Geometric and electronic structures of the Ni(I) and methyl-Ni(III) intermediates of methyl-coenzyme M reductase

Abstract

Methyl-coenzyme M reductase (MCR) catalyzes the terminal step in the formation of biological methane from methyl-coenzyme M (Me-SCoM) and coenzyme B (CoBSH). The active site in MCR contains a Ni-F(430) cofactor, which can exist in different oxidation states. The catalytic mechanism of methane formation has remained elusive despite intense spectroscopic and theoretical investigations. On the basis of spectroscopic and crystallographic data, the first step of the mechanism is proposed to involve a nucleophilic attack of the Ni(I) active state (MCR(red1)) on Me-SCoM to form a Ni(III)-methyl intermediate, while computational studies indicate that the first step involves the attack of Ni(I) on the sulfur of Me-SCoM, forming a CH(3)(*) radical and a Ni(II)-thiolate species. In this study, a combination of Ni K-edge X-ray absorption spectroscopic (XAS) studies and density functional theory (DFT) calculations have been performed on the Ni(I) (MCR(red1)), Ni(II) (MCR(red1-silent)), and Ni(III)-methyl (MCR(Me)) states of MCR to elucidate the geometric and electronic structures of the different redox states. Ni K-edge EXAFS data are used to reveal a five-coordinate active site with an open upper axial coordination site in MCR(red1). Ni K-pre-edge and EXAFS data and time-dependent DFT calculations unambiguously demonstrate the presence of a long Ni-C bond ( approximately 2.04 A) in the Ni(III)-methyl state of MCR. The formation and stability of this species support mechanism I, and the Ni-C bond length suggests a homolytic cleavage of the Ni(III)-methyl bond in the subsequent catalytic step.

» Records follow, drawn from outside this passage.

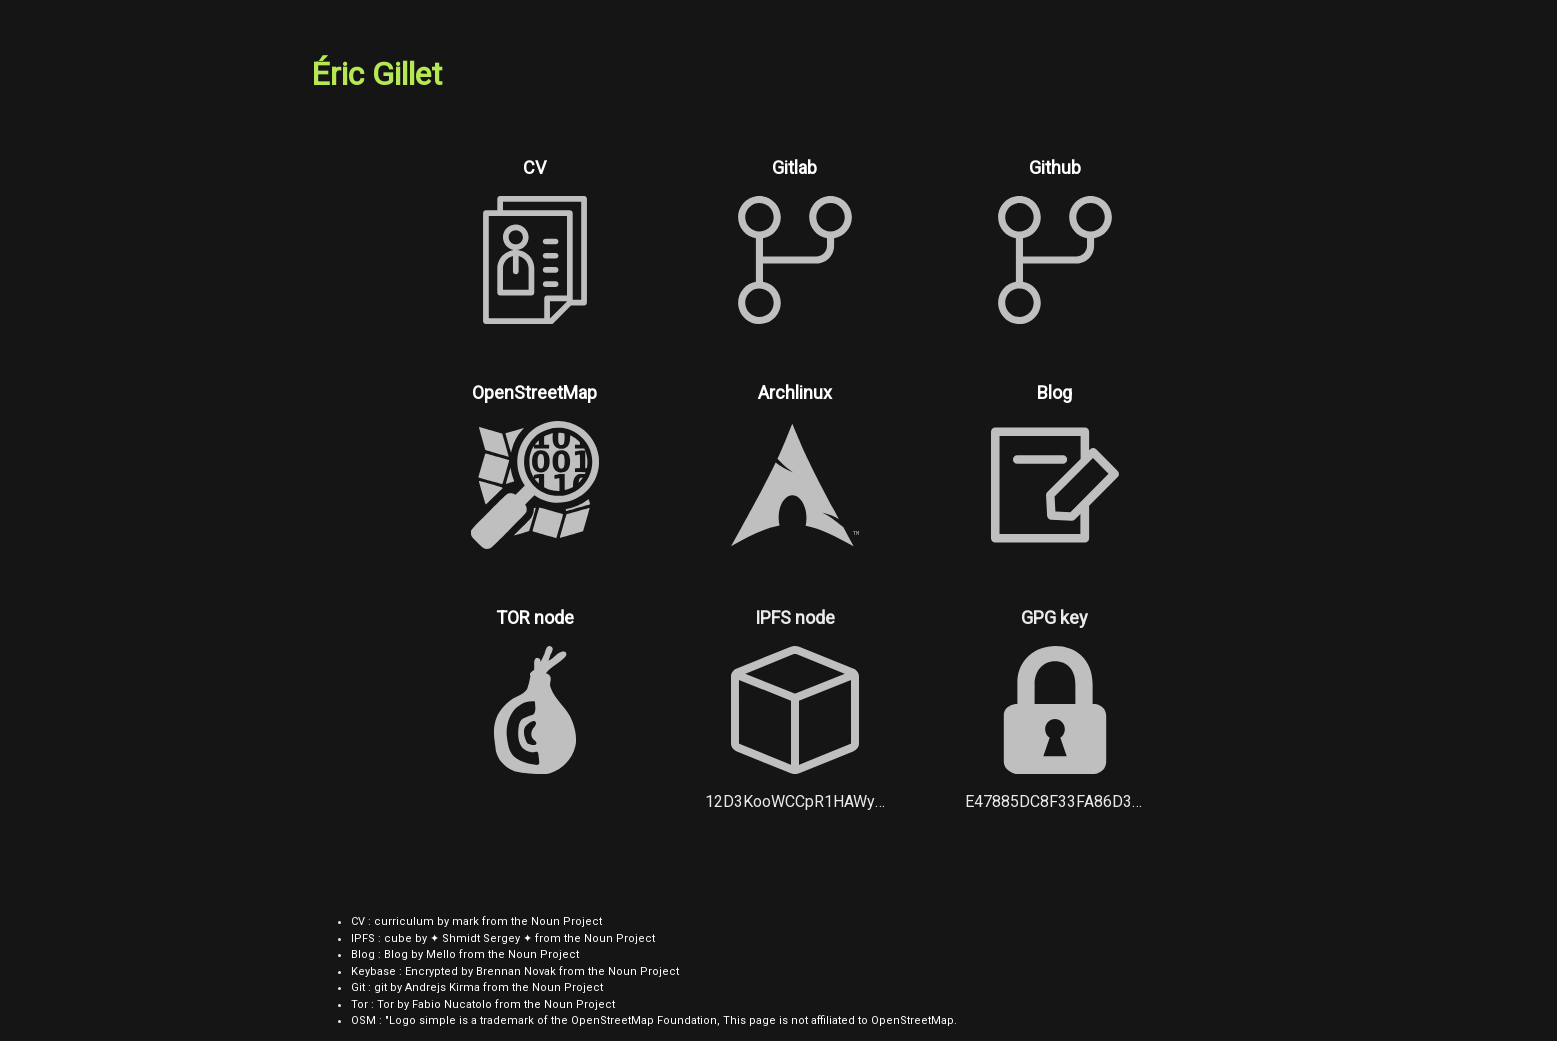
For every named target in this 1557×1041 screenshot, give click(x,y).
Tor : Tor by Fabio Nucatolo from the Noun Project (483, 1004)
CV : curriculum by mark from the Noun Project (476, 921)
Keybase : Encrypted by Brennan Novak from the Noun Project (515, 971)
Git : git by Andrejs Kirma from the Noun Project (477, 987)
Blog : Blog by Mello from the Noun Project (465, 954)
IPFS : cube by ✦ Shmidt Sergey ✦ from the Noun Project (503, 938)
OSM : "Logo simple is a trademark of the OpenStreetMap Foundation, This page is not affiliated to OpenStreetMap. (654, 1020)
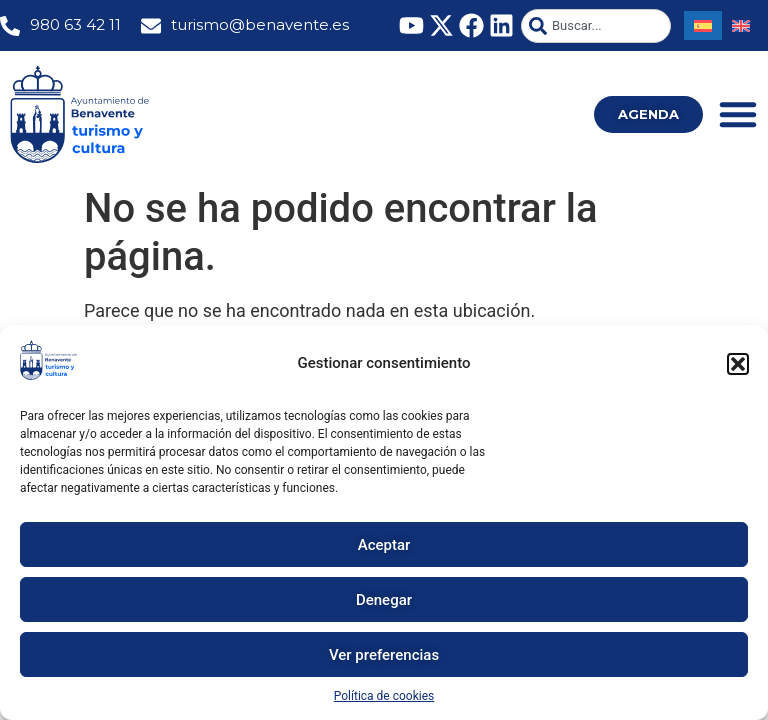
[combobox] (596, 26)
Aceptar (384, 545)
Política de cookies (384, 696)
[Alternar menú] (738, 114)
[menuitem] (703, 25)
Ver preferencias (384, 655)
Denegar (384, 600)
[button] (738, 364)
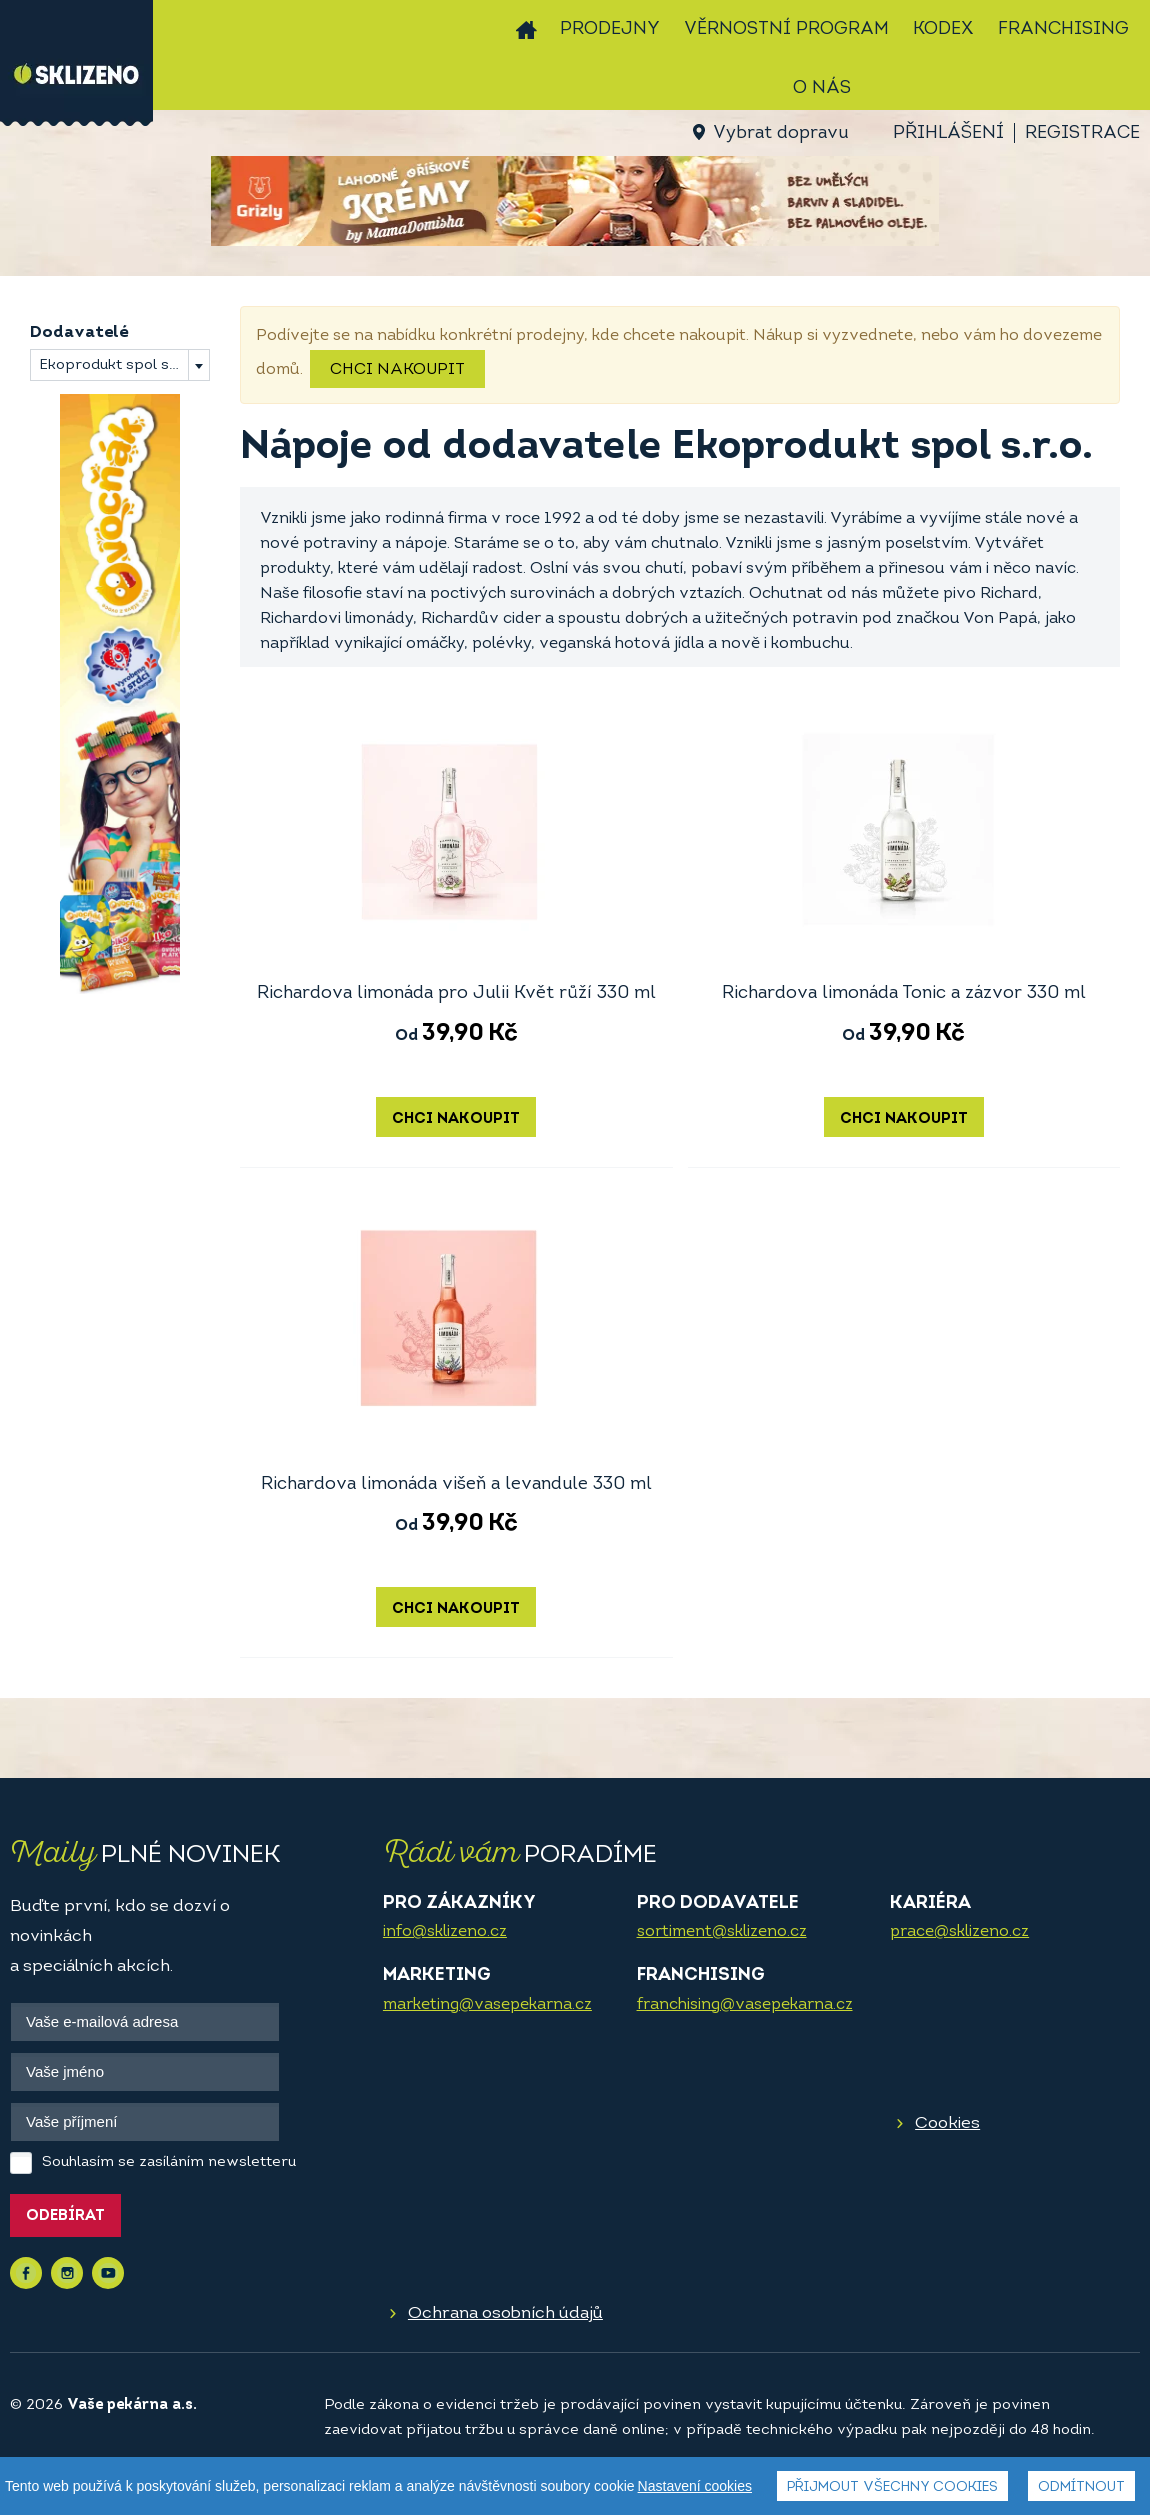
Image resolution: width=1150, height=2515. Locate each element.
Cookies (947, 2123)
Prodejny (610, 29)
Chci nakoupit (397, 370)
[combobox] (120, 365)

The XAS data provide insight into the role of the unique F(430) cofactor in tuning the stability of the different redox states of MCR.

Figure 1

Schematic diagram showing the proposed structures upon conversion of the active MCR_red1 to MCR_{red1−silent} and MCR_Me. The Ni^III−PS state is analogous to the Ni^III−methyl state and is formed by the reaction of MCR_red1 with bromopropane sulfonate.

Figure 2

(A) Normalized Ni K-edge XAS spectra of MCR_{red1−silent} (red), MCR_red1 (green), and MCR_Me (blue). The inset shows the expanded second-derivative spectrum. (B) First-derivative spectrum showing the edge inflection points.

Figure 3

Comparison of the k³-weighted Ni K-edge EXAFS for MCR_{red1−silent} (red), MCR_red1 (green), and MCR_Me (blue) and their corresponding Fourier transforms.

Figure 4

k³-weighted Ni K-edge EXAFS data (inset) and their corresponding Fourier transforms (FT) for (A) MCR_{red1−silent} [data (gray) and fit (red)], MCR_red1 [data (gray) and fit (green)], and MCR_Me [data (gray) and fit (blue)].

Figure 5

(A) Comparison of the Ni K-pre-edge XAS data (—) with the TD-DFT calculated spectra (---): MCR_{red1−silent} (red), MCR_red1 (green), MCR_Me (blue), and MCR_Me−NA (gray).

Figure 6

Schematic diagram of the predicted active site structures of MCR_{red1−silent}, MCR_red1, and MCR_Me based on Ni K-edge EXAFS and Ni K-pre-edge analysis. Relevant first-shell bond distances have been included. Some atoms of the F₄₃₀ cofactor have been omitted for the sake of clarity. The lower-axial bond distance in MCR_Me is ill-determined by EXAFS. The dashed Ni−O bond in MCR_red1 and MCR_Me indicates a larger than normal EXAFS uncertainty. Asterisks indicate the average Ni−C bond distance, based on TD-DFT calculations and EXAFS data analysis.